Cette distorsion du récit détourne l’attention de l’échec des responsables français à entreprendre les mesures nécessaires pour mettre fin à une police abusive et pour rendre les communautés plus sûres grâce à des solutions économiques et des investissements structurels qui leur permettent de s’épanouir.
Les responsables ont accordé beaucoup plus d’attention aux dommages matériels et aux autres réactions des membres de la communauté en colère, justifiées, qu’à la question centrale de la manière dont le racisme et la discrimination impactent la société française. La France a été la deuxième plus grande puissance colonisatrice du monde et a créé des colonies basées sur un système de hiérarchie raciale.
D’innombrables personnes multigénérationnelles, dont les ancêtres proviennent de ces anciennes colonies, vivent maintenant en France et continuent de subir le racisme, la marginalisation économique et les héritages continus du colonialisme. Nier l’existence du racisme et de la race en France prive les communautés concernées de leur capacité à soulever et à rechercher une résolution de l’État aux problèmes structurels qui affectent leur vie quotidienne.

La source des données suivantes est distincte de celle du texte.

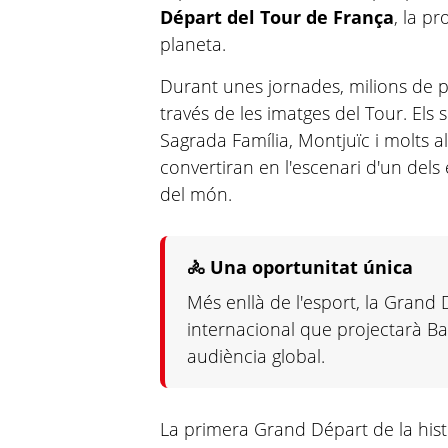
Départ del Tour de França
, la pr
planeta.
Durant unes jornades, milions de 
través de les imatges del Tour. Els 
Sagrada Família, Montjuïc i molts a
convertiran en l'escenari d'un dels
del món.
🚴 Una oportunitat única
Més enllà de l'esport, la Grand 
internacional que projectarà B
audiència global.
La primera Grand Départ de la hist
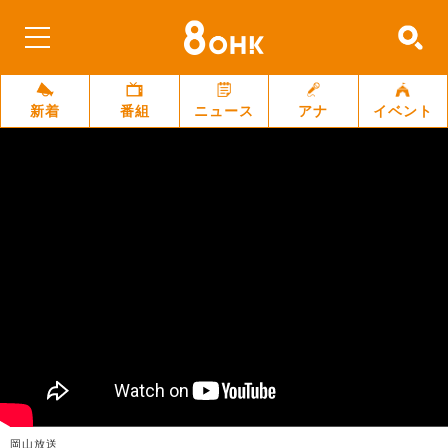
新着
番組
ニュース
アナ
イベント
岡山放送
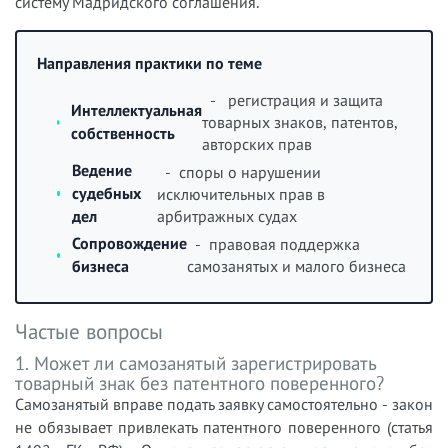
систему Мадридского соглашения.
Направления практики по теме
- регистрация и защита
Интеллектуальная
товарных знаков, патентов,
собственность
авторских прав
Ведение
- споры о нарушении
судебных
исключительных прав в
арбитражных судах
дел
Сопровождение
- правовая поддержка
бизнеса
самозанятых и малого бизнеса
Частые вопросы
1. Может ли самозанятый зарегистрировать
товарный знак без патентного поверенного?
Самозанятый вправе подать заявку самостоятельно - закон
не обязывает привлекать патентного поверенного (статья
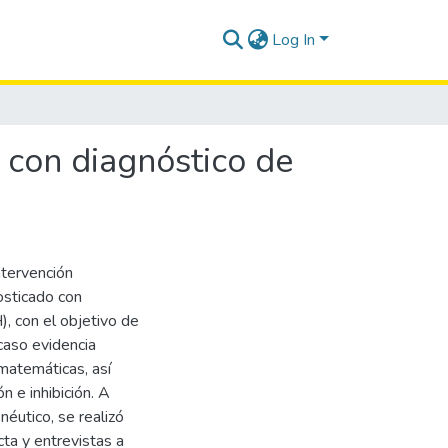
Log In
 con diagnóstico de
ntervención
osticado con
, con el objetivo de
 caso evidencia
 matemáticas, así
n e inhibición. A
éutico, se realizó
cta y entrevistas a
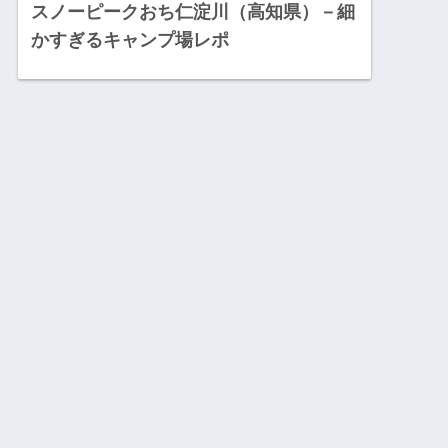
スノーピークおち仁淀川（高知県）－細
かすぎるキャンプ場レポ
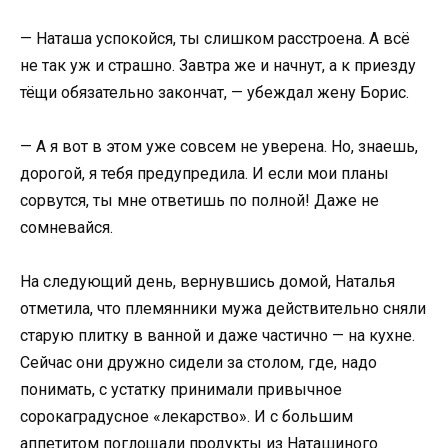
— Наташа успокойся, ты слишком расстроена. А всё
не так уж и страшно. Завтра же и начнут, а к приезду
тёщи обязательно закончат, — убеждал жену Борис.
— А я вот в этом уже совсем не уверена. Но, знаешь,
дорогой, я тебя предупредила. И если мои планы
сорвутся, ты мне ответишь по полной! Даже не
сомневайся.
На следующий день, вернувшись домой, Наталья
отметила, что племянники мужа действительно сняли
старую плитку в ванной и даже частично — на кухне.
Сейчас они дружно сидели за столом, где, надо
понимать, с устатку принимали привычное
сорокаградусное «лекарство». И с большим
аппетитом поглощали продукты из Наташиного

Au cours de l’année à venir, plusieurs mécanismes et organes internationaux des droits de l’homme pourront aborder cette question de front. Le Mécanisme d’experts indépendants pour faire progresser la justice raciale et l’égalité dans les forces de l’ordre (EMLER), créé en 2021 par le Conseil des droits de l’homme de l’ONU à la suite du meurtre de George Floyd par la police aux États-Unis, présentera un rapport lors de la prochaine session du Conseil des droits de l’homme, suivi d’un dialogue offrant une opportunité d’examiner l’échec de la France à mettre fin aux pratiques discriminatoires de la police.
La France devra également répondre publiquement aux recommandations qu’elle a reçues dans le cadre de ce que l’on appelle “l’Examen périodique universel”, un mécanisme d’examen par les pairs entre les États membres de l’ONU pour surveiller le respect de leurs obligations en vertu du droit international des droits de l’homme. Lors de son examen en mai, la France a reçu plusieurs recommandations d’autres pays pour lutter contre le racisme systémique au sein de sa police, et lors des prochaines sessions, les États devraient s’appuyer sur ces recommandations et rappeler à la France que le respect des obligations en matière de droits de l’homme n’est pas facultatif.
La France devrait écouter les organismes internationaux des droits de l’homme en reconnaissant la réalité du racisme structurel, en la confrontant et en agissant résolument contre lui, peu importe à quel point les conversations peuvent être inconfortables.